WHAT YOU NEED TO DO: All entries are to be reproduced exactly; the pictures are to be omitted.

DATA:
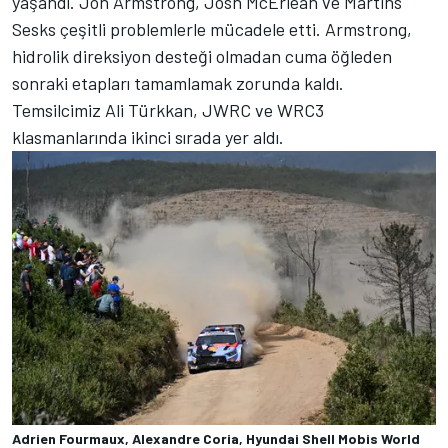
yaşandı.
Jon Armstrong
, Josh McErlean ve Martins
Sesks çeşitli problemlerle mücadele etti. Armstrong,
hidrolik direksiyon desteği olmadan cuma öğleden
sonraki etapları tamamlamak zorunda kaldı.
Temsilcimiz Ali Türkkan, JWRC ve WRC3
klasmanlarında ikinci sırada yer aldı.
Adrien Fourmaux, Alexandre Coria, Hyundai Shell Mobis World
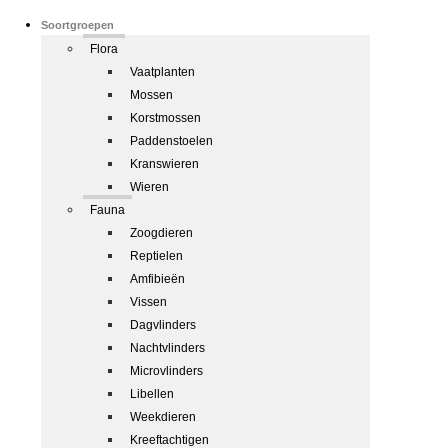
Soortgroepen
Flora
Vaatplanten
Mossen
Korstmossen
Paddenstoelen
Kranswieren
Wieren
Fauna
Zoogdieren
Reptielen
Amfibieën
Vissen
Dagvlinders
Nachtvlinders
Microvlinders
Libellen
Weekdieren
Kreeftachtigen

EXERCISE ANSWER:
yaşandı.
Jon Armstrong
, Josh McErlean ve Martins
Sesks çeşitli problemlerle mücadele etti. Armstrong,
hidrolik direksiyon desteği olmadan cuma öğleden
sonraki etapları tamamlamak zorunda kaldı.
Temsilcimiz Ali Türkkan, JWRC ve WRC3
klasmanlarında ikinci sırada yer aldı.
Adrien Fourmaux, Alexandre Coria, Hyundai Shell Mobis World
Soortgroepen
Flora
Vaatplanten
Mossen
Korstmossen
Paddenstoelen
Kranswieren
Wieren
Fauna
Zoogdieren
Reptielen
Amfibieën
Vissen
Dagvlinders
Nachtvlinders
Microvlinders
Libellen
Weekdieren
Kreeftachtigen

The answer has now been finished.